With a market capitalization of 19.3 billion ringgit, Felda will qualify to join the 30-member FTSE Bursa Malaysia KLCI Index. The benchmark closed 0.5 percent lower today.
Funds that track the gauge would be obliged to buy the shares in the open market if they failed to get allocation during the initial sale.
Resilient Market
“People who didn’t get the shares want to,” said Abdul Jalil Abdul Rasheed, who helps manage $3 billion as chief executive officer of Aberdeen Islamic Asset Management Sdn. in Kuala Lumpur.
Malaysia has withstood a global stocks sell-off brought on by Europe’s debt crisis, which has seen at least $12.3 billion of first-time sales scrapped or delayed globally since the start of this year, according to data compiled by Bloomberg.

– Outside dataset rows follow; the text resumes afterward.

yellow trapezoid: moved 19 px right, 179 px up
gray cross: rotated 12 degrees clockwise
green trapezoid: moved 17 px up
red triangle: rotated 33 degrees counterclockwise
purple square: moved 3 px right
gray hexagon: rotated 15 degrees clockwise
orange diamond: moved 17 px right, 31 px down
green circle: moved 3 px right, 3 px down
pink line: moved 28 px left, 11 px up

The KLCI index touched an intraday record this week, after foreign funds were net buyers of shares for an eighth straight month in May, according to the stock exchange’s website. Felda Global is ranked the equivalent of buy with an average price target of 5.53 ringgit by four brokerages surveyed by Bloomberg, including Public Investment Bank Bhd.

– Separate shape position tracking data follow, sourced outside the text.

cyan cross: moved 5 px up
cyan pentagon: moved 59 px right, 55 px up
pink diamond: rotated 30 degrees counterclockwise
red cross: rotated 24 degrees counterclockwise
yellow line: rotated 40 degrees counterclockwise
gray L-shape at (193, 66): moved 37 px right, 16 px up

“The food business is quite resilient to recession,” said Sabri in Kuala Lumpur. “As long as China and India keep on buying oils and fats, the demand is there. The debt crisis shouldn’t have a big impact.”
Cornerstone Investors
State funds including Permodalan Nasional Bhd., Lembaga Tabung Haji and the Employees Provident Fund Board were among so-called cornerstone investors for its share sale.
“The strength of the Malaysian IPO market is that you have a lot of domestic liquidity, which ensures that real demand cannot fully be satisfied,” said Samsung Asset’s Richardson.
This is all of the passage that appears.